Ce mouvement intérieur là dit quelque chose de précieux à mon
avis.
« Et
voilà donc que le rêve me parlait d’une explosion de
violence. Cela
ne justifiait pas pour autant que mon Georges se mange un pain, même
s’il pouvait fort bien symboliser ce capitalisme financier que je
tiens pour responsable de la catastrophe. »
Eh bien si c’était mon rêve je dirais que cela se justifie
largement, car il y a dans les mots de cet ami autant
d’insensibilité, de « mise à distance » de la
mécanique de destruction en cours, qu’il peut y en avoir dans ce
que ce Georges représente. Ce sont pour moi les deux faces de la
même pièce, celle de l’inertie face à l’horreur. « La
Lumière va arranger les choses, il va se passer quelque chose
d’inattendu » est un discours qui met la problématique du
suicide collectif planétaire à l’extérieur de soi, alors que
c’est bien à la racine de l’être humain que cette catastrophe
prend sa source, et je ne parle pas là de comportements écologistes
ou pas, je parle de bien plus profond. Ce discours donc dénote une
insensibilité à son propre mécanisme de destruction aussi sûrement
que le capitalisme est insensible à ce qu’il génère comme mort.
Donc
Julie a bien raison de lui en mettre une, mais ce n’est pas de la
violence. Car Julie n’est pas violente. C’est un choc percussif
pour rendre l’autre un peu plus sensible. Julie n’est pas dans
une dynamique de « vengeance », genre « t’es trop
con mon bonhomme, tu ne mérites pas d’exister », Julie est
dans un dynamique de réveil, et Julie a tellement conscience des
enjeux qu’elle se donne sans retenue à cette dynamique, et face à
un bloc d’insensibilité tel, une caresse et des mots doux n’ont
aucun effet, il faut un choc à la mesure de la rigidité qui lui
fait face, donc elle cogne. Mais c’est un acte d’amour en fait,
c’est une convocation dans l’instant à s’éveiller à sa
propre lumière, car qui commence à sentir son insensibilité, qui
commence à voir qu’il ne voit pas, est en train de Voir en
réalité. Et en plus ce Georges est un consommateur et un
fournisseur de marijuana, alors là tout est dit : il maintient,
autrui et lui même dans le sommeil et l’anesthésie.
« Enfin,
soudain, j’ai pris conscience de ce qu’il me fallait admettre que
j’ai une ombre tout à fait cynique.
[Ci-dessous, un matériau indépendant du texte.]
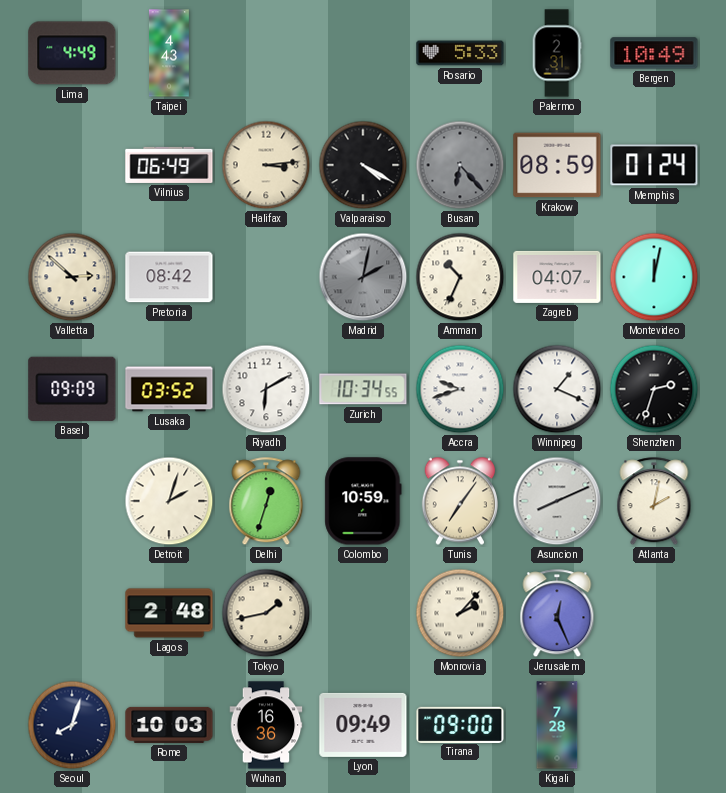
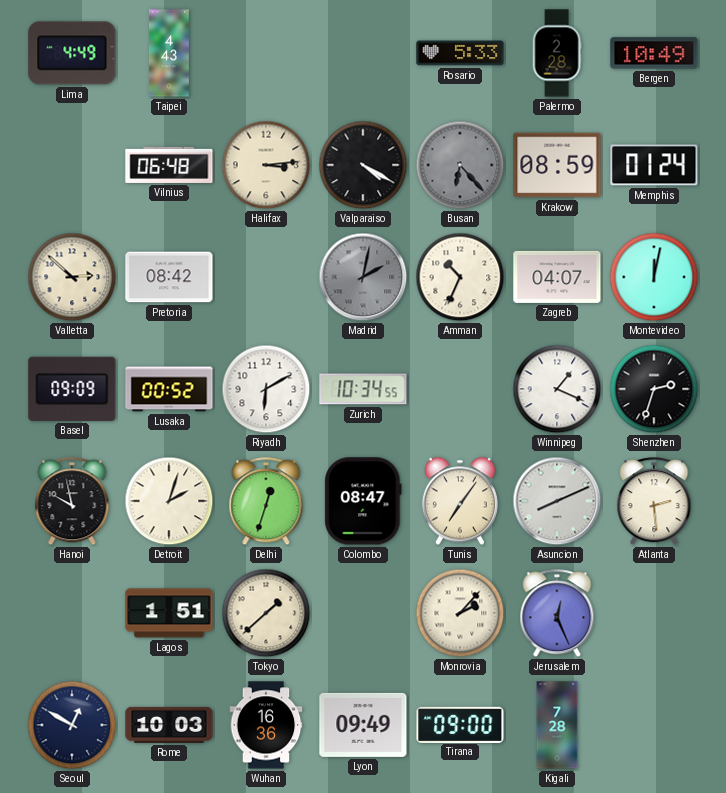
Palermo: 2:31 -> 2:28
Vilnius: 06:49 -> 06:48
Lusaka: 03:52 -> 00:52
Accra: 9:42 -> none
Hanoi: none -> 9:58
Colombo: 10:59 -> 08:47
Atlanta: 2:02 -> 2:29
Lagos: 2:48 -> 1:51
Tokyo: 1:43 -> 1:38
Seoul: 8:03 -> 12:50
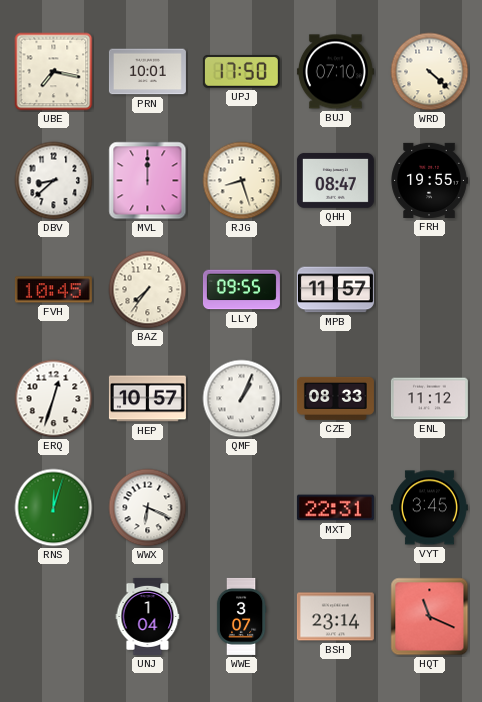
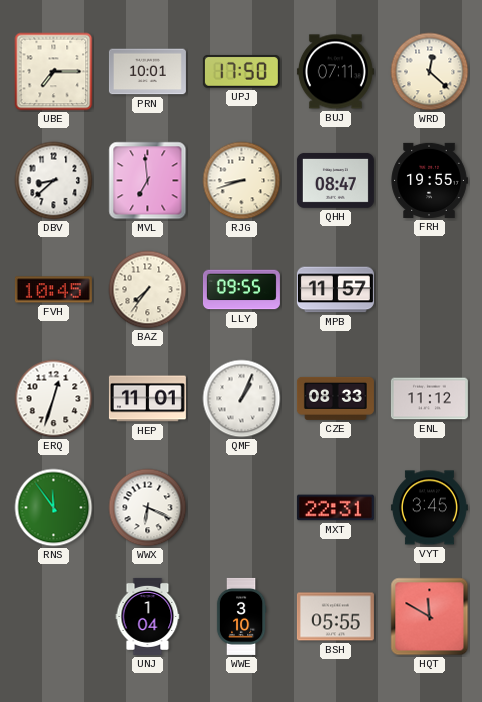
UBE: 7:17 -> 7:15
BUJ: 07:10 -> 07:11
WRD: 4:22 -> 12:22
MVL: 12:00 -> 6:59
RJG: 8:27 -> 8:42
HEP: 10:57 -> 11:01
RNS: 12:03 -> 11:54
WWE: 3:07 -> 3:10
BSH: 23:14 -> 05:55
HQT: 11:19 -> 11:50
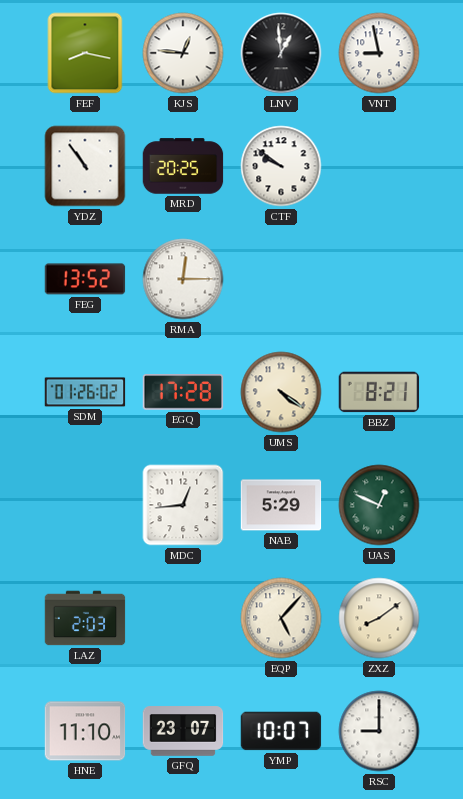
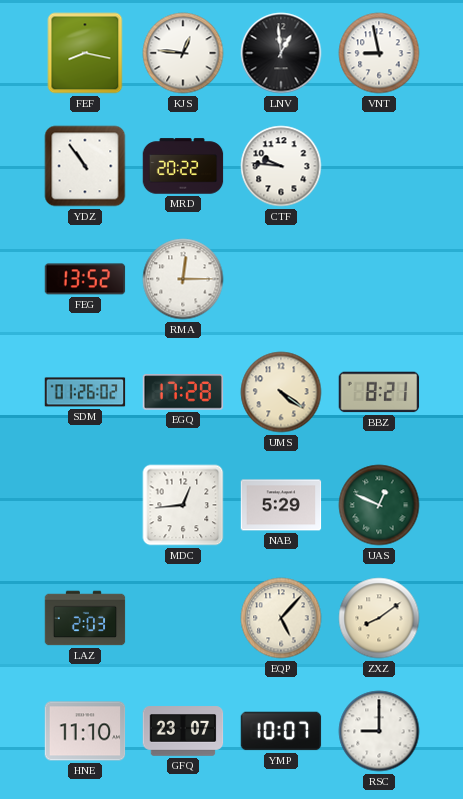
MRD: 20:25 -> 20:22
CTF: 9:51 -> 9:46
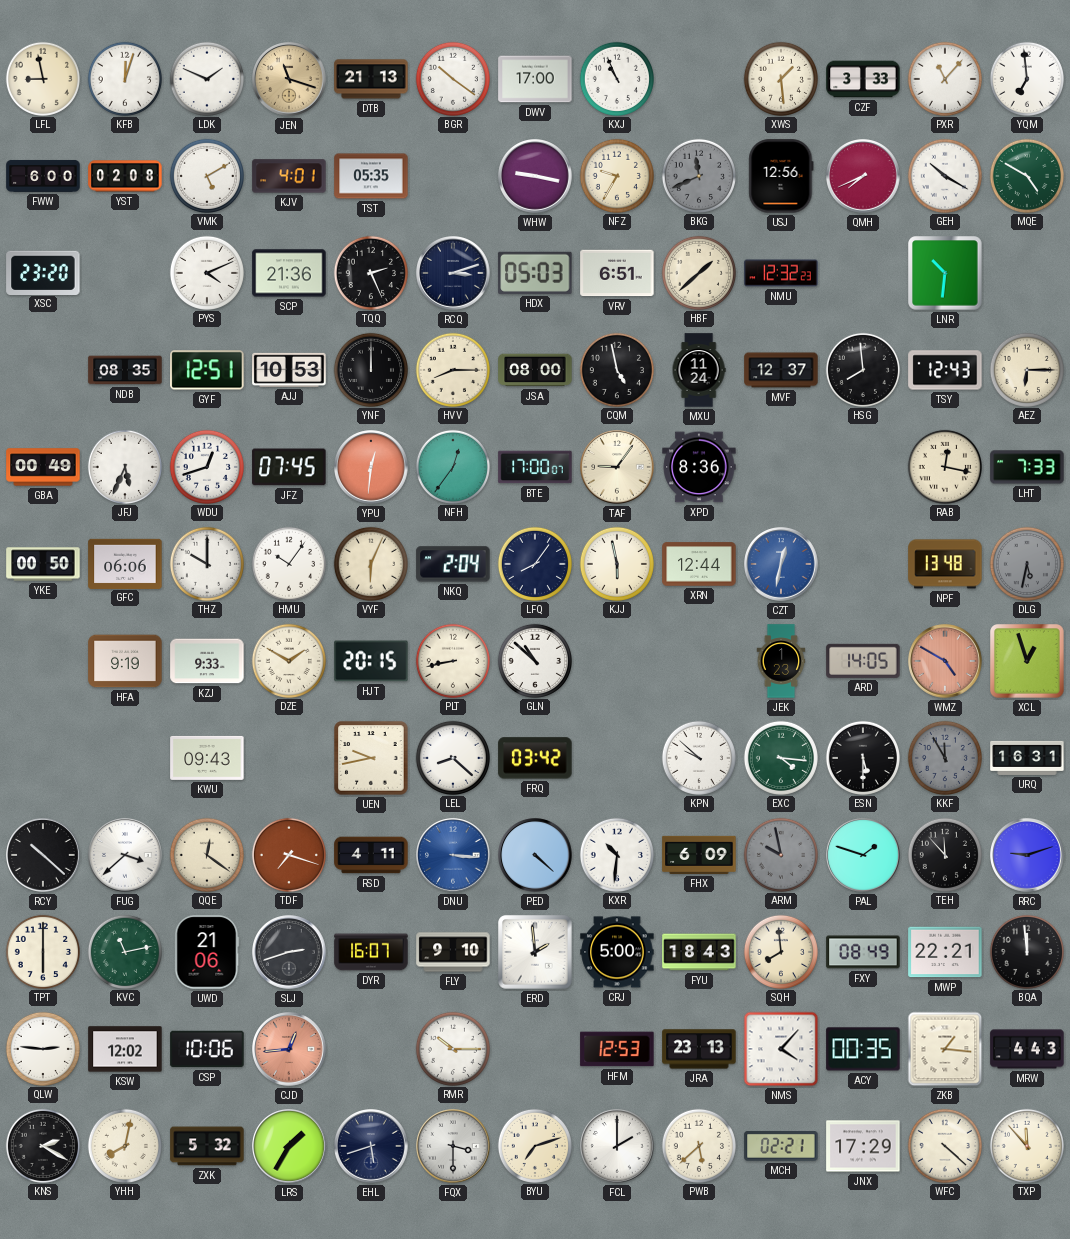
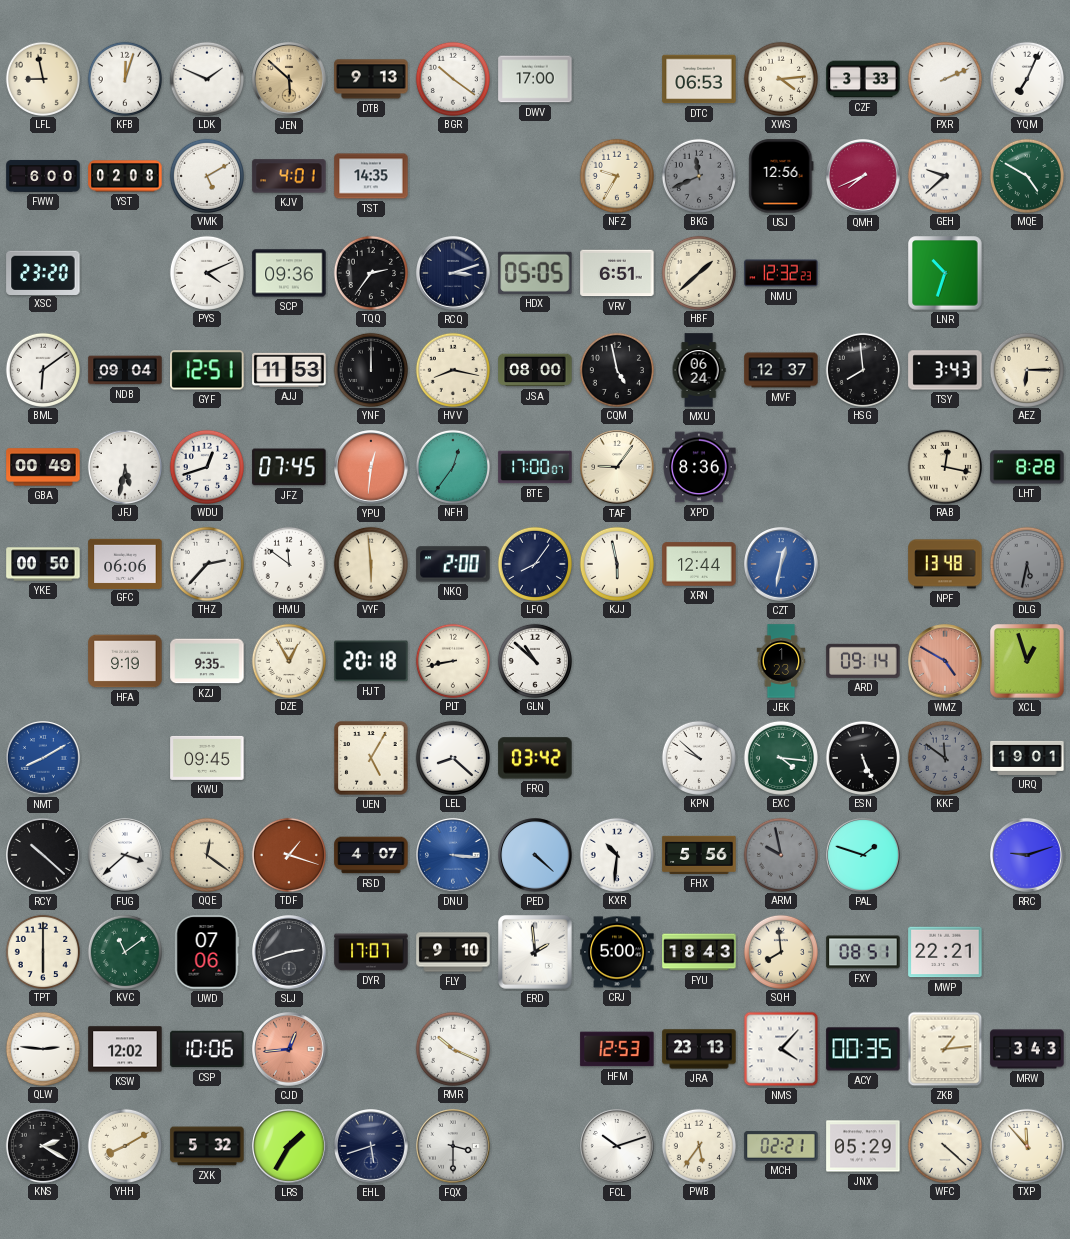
JEN: 11:18 -> 5:52
DTB: 21:13 -> 9:13
KXJ: 10:56 -> none
DTC: none -> 06:53
XWS: 1:29 -> 4:14
PXR: 11:07 -> 2:11
YQM: 6:59 -> 7:04
TST: 05:35 -> 14:35
WHW: 9:17 -> none
GEH: 10:20 -> 9:38
SCP: 21:36 -> 09:36
TQQ: 2:26 -> 2:36
HDX: 05:03 -> 05:05
LNR: 10:31 -> 10:33
BML: none -> 6:09
NDB: 08:35 -> 09:04
AJJ: 10:53 -> 11:53
HVV: 8:15 -> 8:17
MXU: 11:24 -> 06:24
TSY: 12:43 -> 3:43
JFJ: 5:34 -> 5:32
LHT: 7:33 -> 8:28
THZ: 10:00 -> 2:37
HMU: 10:06 -> 11:51
VYF: 6:04 -> 5:59
NKQ: 2:04 -> 2:00
KZJ: 9:33 -> 9:35
DZE: 1:50 -> 12:55
HJT: 20:15 -> 20:18
ARD: 14:05 -> 09:14
NMT: none -> 8:10
KWU: 09:43 -> 09:45
UEN: 9:43 -> 5:05
ESN: 5:30 -> 5:26
KKF: 11:55 -> 11:51
URQ: 16:31 -> 19:01
TDF: 7:18 -> 1:18
RSD: 4:11 -> 4:07
FHX: 6:09 -> 5:56
TEH: 11:53 -> none
KVC: 11:13 -> 11:09
UWD: 21:06 -> 07:06
DYR: 16:07 -> 17:07
FXY: 08:49 -> 08:51
BQA: 11:59 -> none
RMR: 10:15 -> 10:19
ZKB: 1:16 -> 1:14
MRW: 4:43 -> 3:43
YHH: 8:02 -> 8:10
BYU: 7:12 -> none
FCL: 2:00 -> 10:12
PWB: 5:38 -> 5:36
JNX: 17:29 -> 05:29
Elle a été réveillée par
la discussion avec mon ami invoquant l’intervention de la Lumière
qui viendra nous sauver de nos errements. Elle a grincé, des choses
pas gentilles du tout sur la façon dont les idéalistes spirituels
allaient vivre la crise écologique. »
Ce paragraphe et celui qui suit ont déclenché un très fort malaise
en moi « Dans
le rêve, il s’est donc opéré un retournement : mon anima
écoféministe a manifesté mon profond désir de voir le capitalisme
en général, et en particulier les spéculateurs de la finance qui
jouent avec notre avenir (ce n’est pas le cas de Georges) s’en
manger toute une. Mais cette chère anima ne m’a pas épargné en
pointant mon propre cynisme, réveillé par la discussion avec mon
ami idéaliste. C’est en fait le cynisme de ce Sieyès en moi qui,
quand on lui reproche sa violence révolutionnaire, laquelle se
traduit chez moi dans la violence de ses jugements sans appel, répond
qu’on ne fait pas d’omelettes sans casser des œufs. Or de telles
idées, à certains moments de l’Histoire, ont fait beaucoup de
morts et je n’en suis pas fier. Elles ne valent pas mieux que les
jugements à l’emporte-pièce sur les bobos. Elles font cependant
partie de l’inconscient collectif et chacun(e) de nous doit en
assumer sa part… »
D’une
part j’ai la sensation en te lisant que le mot cynique fait
référence à quelque chose classé dans la catégorie « pas
bien ». J’entends ce que tu dis de comment il est employé de
nos jours et à quelle genre de personnes il fait référence. Mais
je t’ai également entendu dire que l’inconscient nous parlait
toujours de l’inconnu. Du coup cela me semble délicat de rapatrié
le mot cynique uniquement à ce que tu en ressens « consciemment »,
donc de façon « connue ». Je dis délicat parce qu’il
y a bien sûr cet aspect « seul le rêveur sent si une
amplification du rêve sonne juste ou pas pour lui ».
Si
je suis dans un « je ne sais pas » et que je prends la
définition du dictionnaire, voici ce que j’obtiens :
Qui
avoue avec insolence, et en la considérant comme naturelle, une
conduite contraire aux conventions sociales, aux règles morales ;
qui manifeste du cynisme : Un être cynique et immoral.
Qui
appartient à l'école philosophique grecque d'Antisthène et de
Diogène. (Les cyniques [Ve-IVe s. avant
J.-C.] méprisaient les conventions sociales et affichaient leur
indépendance d'esprit.)
Nier
les conventions sociales au profit d’une indépendance d’esprit,
ne semble en soi n’est ni bon ni mauvais, cela dépend de comment
c’est récupéré, est ce que ça va dans le sens de la Vie ou pas.
Là
je reprends la formulation de ton rêve, j’écoute précisément
tes mots… « Mon
amie me dit alors que je me montre cynique, ce qui m’interloque».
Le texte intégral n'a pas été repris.